Before worrying about the finer points of where to aim your butt on a hip check, it's important to understand some of the top-level strategies that you can employ in NHL 12. Many users forget, neglect or are straight-up unaware of the various ways you can manage your lines, on-ice formations or player tendencies. These are the decisions a coach would make, and they can actually make notable differences when you hit the ice.
Effective line management in the NHL series has always come down to watching the energy level of your players closely and deploying them against the correct opposition line. Obviously, it helps to have some foreknowledge of both the team you are playing as and the team you are playing against. Knowing who your shutdown defensive pair is can cut down on a lot of the guesswork when trying to match lines effectively.
Don't be afraid to use your third and fourth units as true shutdown lines. Your fastest and most talented lines are going to be in your top-6 forwards, so you'll want to try and get your third line to plug up the neutral zone and go for chances against the opposition's first or second lines. Fourth lines can often be a liability, but using them to waste some clock and rest the units can be extremely helpful, especially in the third period.
As for matching on defense, it's probably better to avoid the common NHL practice of using your top pair with both your first and fourth lines. You want your top defensive pairings to be ready for your best lines as well as for power play time, so stick your third defensive pairing with your checkers and fourth-line plugs.
Faceoff and Forecheck Formations
Changing your faceoff alignment can be valuable for walling up in front of the net or applying extra pressure in the offensive zone. Before the draw, you are able to select “Normal,” “Aggressive” or “Defensive” formations. Sometimes you'll want to stick with the “Normal” setup, as any other formation will align your d-men up on the wings. This negates a point shot and possibly creating a breakaway for the opposition, especially since many human players will send wingers charging out with poke checks looking for an easy counter-attack.
These aggressive and defensive styles can be valuable for late game situations as you'll want to have several players crashing an opposition net to create a chance rather than passively playing their conventional position roles.

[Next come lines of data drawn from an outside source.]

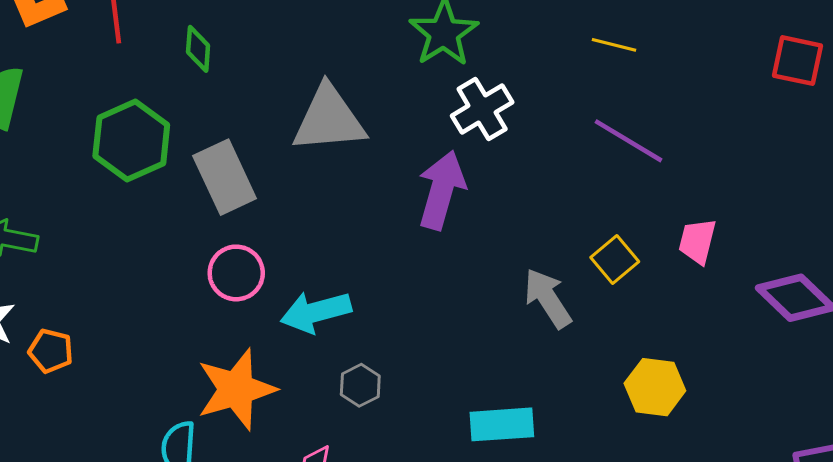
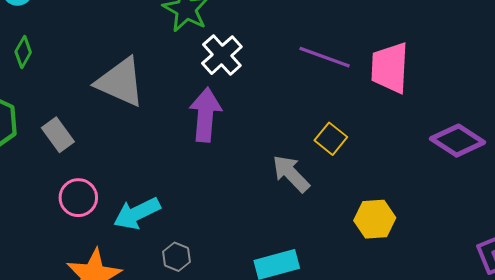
green diamond: (198, 49) -> (23, 52), turned 36
gray triangle: (329, 119) -> (120, 82), turned 40
gray rectangle: (225, 177) -> (58, 135), size x0.7
pink trapezoid: (697, 241) -> (390, 68), moved, size x1.6

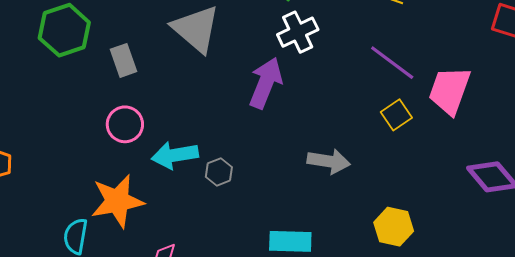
yellow square: (331, 139) -> (396, 115), moved
gray arrow: (291, 174) -> (329, 161), turned 126
gray hexagon: (177, 257) -> (219, 172), moved

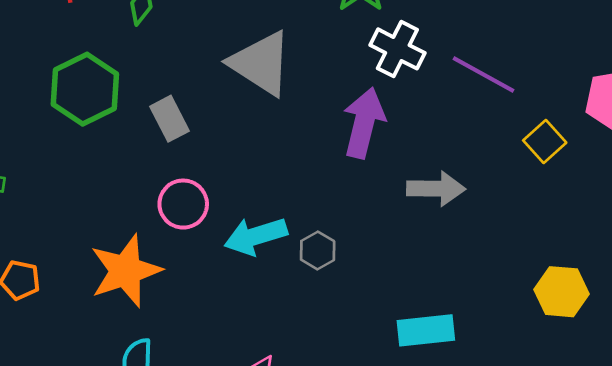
white cross: (298, 32) -> (397, 49), turned -30
purple line: (392, 63) -> (484, 74), moved
gray arrow: (329, 161) -> (436, 189), moved
orange star: (117, 201) -> (126, 271), moved

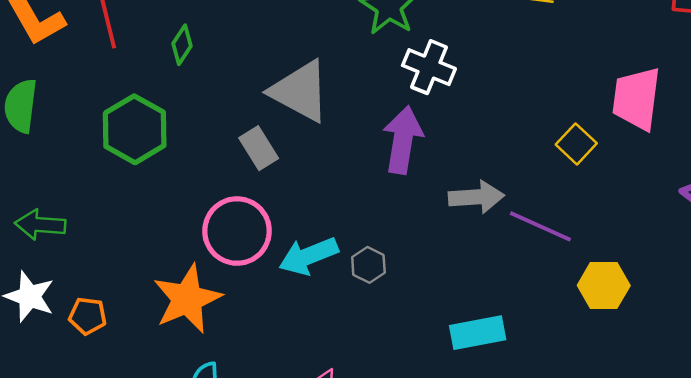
purple line: (484, 74) -> (540, 226), moved
gray rectangle: (170, 119) -> (259, 148), moved
pink circle: (183, 204) -> (237, 231), size x1.4

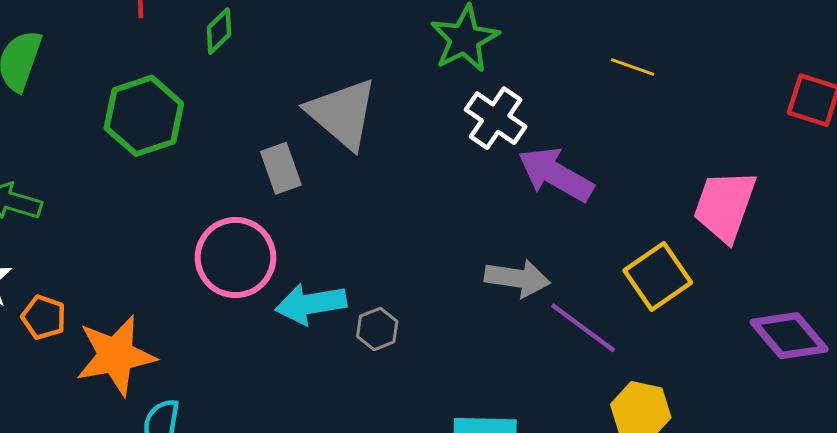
purple arrow: (403, 140) -> (556, 174), moved, turned -82
yellow square: (576, 144) -> (658, 276), moved, size x1.4
orange star: (187, 299) -> (116, 355), moved

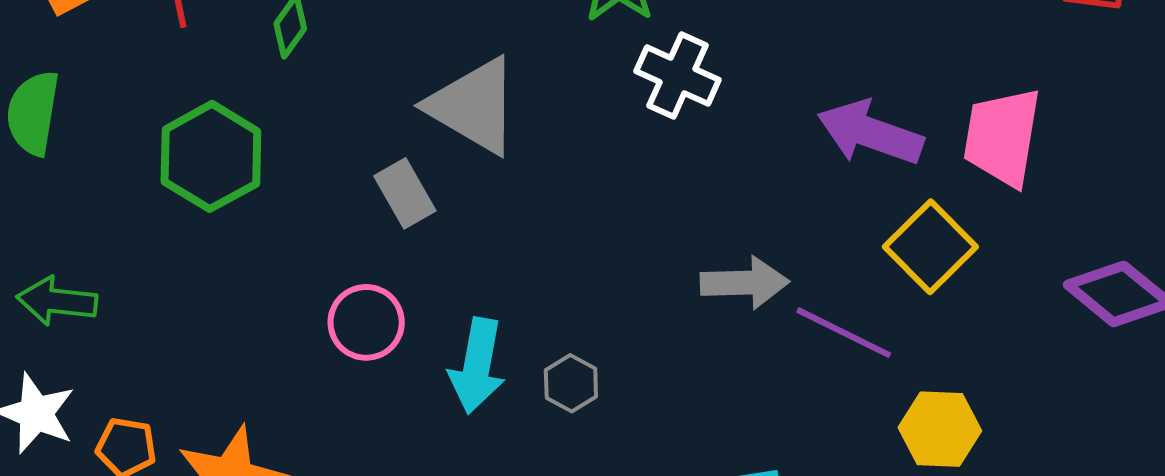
purple arrow: (556, 174) -> (870, 133), moved
pink circle: (235, 258) -> (366, 322), size x0.7
cyan arrow: (311, 304) -> (477, 366), turned -60

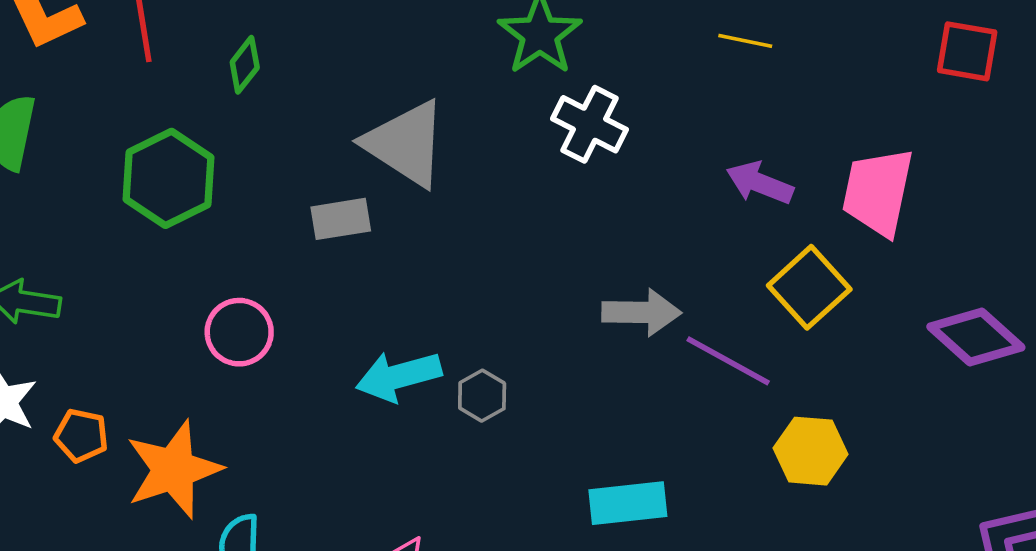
purple arrow: (870, 133) -> (760, 183), size x0.7
gray rectangle: (405, 193) -> (341, 219), turned -72
pink circle: (366, 322) -> (239, 332), moved
cyan arrow: (477, 366) -> (399, 376), turned 62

Setting a forecheck formation can help put players where you want them, and this is actually fairly important for the less talented players on your team. A 3-2 forecheck is nice for your third-liners, as grinders with less agility and outright speed will more likely go to the boards or deeper into the zone, putting them in better position to pressure the opposition and be ready for rebounds. Then again, a 1-2-2 forecheck will plug up the neutral zone, allowing you to protect a lead at the expense of offense.
Offensive / Defensive Tendencies
Affecting the tendencies of the AI in the NHL games hasn't always been the clearest and most responsive system in sports games, but you can certainly make some subtle changes to where your players will be on the ice when you're not directly controlling them.

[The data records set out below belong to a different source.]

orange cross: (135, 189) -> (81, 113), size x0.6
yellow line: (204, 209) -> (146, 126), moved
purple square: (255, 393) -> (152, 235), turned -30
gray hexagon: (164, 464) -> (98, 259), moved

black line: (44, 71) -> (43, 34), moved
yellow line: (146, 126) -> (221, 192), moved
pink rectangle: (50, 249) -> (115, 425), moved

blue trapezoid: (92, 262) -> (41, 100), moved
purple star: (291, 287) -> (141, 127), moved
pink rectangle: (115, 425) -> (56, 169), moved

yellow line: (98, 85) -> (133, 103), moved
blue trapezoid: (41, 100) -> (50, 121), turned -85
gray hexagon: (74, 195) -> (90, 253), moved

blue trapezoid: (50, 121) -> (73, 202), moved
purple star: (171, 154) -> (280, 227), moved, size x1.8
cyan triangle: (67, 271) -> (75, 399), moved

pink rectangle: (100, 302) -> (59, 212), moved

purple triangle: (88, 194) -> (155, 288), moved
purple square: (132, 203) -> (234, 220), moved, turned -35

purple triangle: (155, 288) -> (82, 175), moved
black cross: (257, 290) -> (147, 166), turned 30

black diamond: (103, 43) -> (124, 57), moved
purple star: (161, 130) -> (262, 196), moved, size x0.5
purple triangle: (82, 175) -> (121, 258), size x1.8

On the defensive side, it's important to set a strategy and pressure that counters some common human tendencies. It often seems that online players, especially online league teams, like to collapse on the net, but this actually happens quite organically by default. Human players will often scramble and herd around the front of the net, negating the need for any top-level influence. It can actually be useful to set a “Tight Point” strategy that will put pressure on the blue liners and then couple that with a “Contain Puck” pressure setting, which will force your AI wingers to glide towards any opposition players that try and sneak up the sideboards.
Offensively, basic strategies such as “Hold the Lead” or “Full Attack” seem to only have nominal impact, but designating specific line tendencies can be quite useful. Once again, knowing your team can make a difference here, but using a “Behind the Net” strategy for the Sedins or Joe Thorton encourages more of a side/end board presence and puck-cycling opportunities. Setting your grinders to crash the front of the net is usually a safe choice, unless you have some speedsters on that line, in which case it might be better to stick to more conventional overload or rush strategies.

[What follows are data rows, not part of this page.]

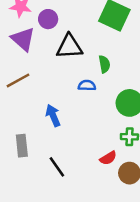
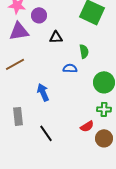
purple triangle: (23, 39) -> (19, 31), turned -50
black triangle: (69, 47) -> (56, 37), size x0.6

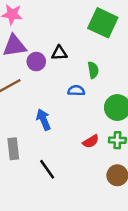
purple circle: (39, 15) -> (36, 62), moved
red semicircle: (87, 126) -> (91, 141), moved

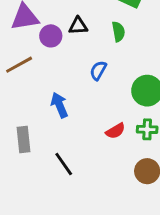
green semicircle: (93, 70) -> (118, 32), moved
blue semicircle: (76, 91) -> (98, 70), turned -63

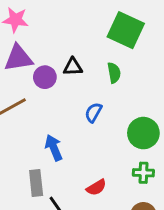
red semicircle: (115, 131) -> (96, 187), moved
gray rectangle: (23, 140) -> (36, 183), moved

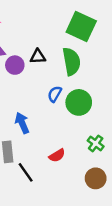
green semicircle: (114, 73) -> (72, 61), size x1.6
green circle: (143, 133) -> (79, 102), moved
green cross: (143, 173) -> (96, 143), turned 35

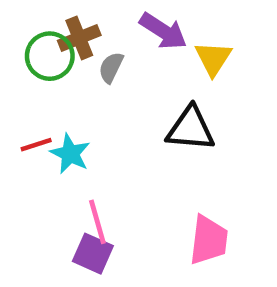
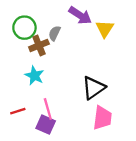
brown cross: (79, 38) -> (39, 45), moved
black triangle: (190, 129) -> (94, 88), moved, turned -40
red line: (36, 145) -> (18, 111), moved

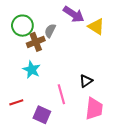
yellow triangle: (105, 29) -> (96, 27), turned -30
black triangle: (94, 88) -> (86, 81), size x0.6
pink line: (48, 109) -> (61, 94), moved

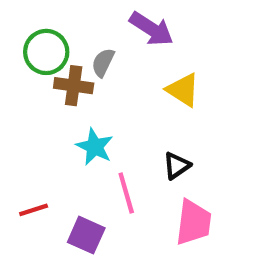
yellow triangle: (96, 27) -> (183, 90), moved
brown cross: (36, 42) -> (74, 86), turned 30
cyan star: (32, 70) -> (95, 147), moved

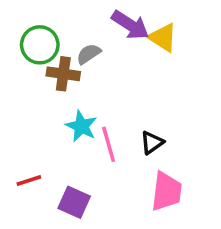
gray semicircle: (103, 63) -> (89, 54), turned 30
yellow triangle: (183, 90) -> (163, 38), moved
pink line: (126, 193) -> (109, 144), moved

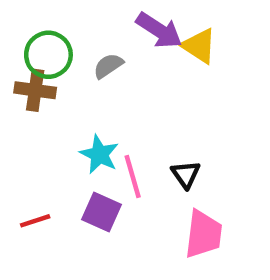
brown cross: (63, 74) -> (35, 90), moved
black triangle: (152, 143) -> (186, 174), turned -30
purple square: (74, 202) -> (102, 212), moved

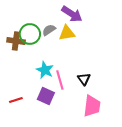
yellow triangle: (199, 46) -> (67, 33), moved, turned -42
green circle: (48, 55) -> (30, 34), moved

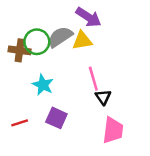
gray semicircle: (49, 30) -> (60, 37), size x1.5
cyan star: (45, 70) -> (43, 85), moved
pink line: (60, 80) -> (93, 79), moved

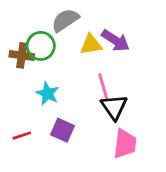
purple arrow: (88, 17) -> (115, 40), moved
gray semicircle: (60, 37) -> (65, 20), moved
black triangle: (103, 97) -> (114, 107), size x1.5

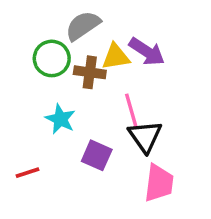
brown cross: (22, 55) -> (90, 72), moved
purple square: (62, 130) -> (97, 155), moved

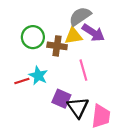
gray semicircle: (83, 26) -> (80, 16), moved
black triangle: (145, 136) -> (78, 107), moved
red line: (27, 173) -> (22, 81), moved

It's extremely important to always be aware of how much time is left in a game, especially if the score is close. Knowing when to take a timeout or pull the goalie are two options that should never be taken for granted.
Calling a timeout is as simple as pausing the game and going to the team management screen and selecting “Home/Away Team Timeout.” This will completely restore the energy for all four of your lines, possibly mitigating a situation where you've iced the puck and can't change out a tired line.
Just the same, it's also valuable to know when to pull the goalie. You can pause the game between faceoffs and select “Pull Home/Away Goalie,” or you can also press the LB and Back buttons (L1 + Select on PS3) to pull the goalie during play or after the whistle. It's often beneficial to wait for a true offensive zone faceoff before pulling the goalie, but sometimes you'll have to pull the goalie when you gain possession in your own zone and carry the puck up the ice. Real NHL teams tend to wait until about 60 to 80 seconds are left in the game to go for the extra attacker, but in NHL 12 that gives the opposition plenty of time to score an empty net goal, especially with aim assist, so you want to wait for the true, final push in order to remove the goalie.
Experimenting with different formations and strategies will not only better prepare you for human competition, but it will also help you examine your own game and find ways of maximizing the players on your team. Some of these settings may only have subtle effects, but being able to use your top line for one extra shift or have a defender pinch at the right time could make all the difference.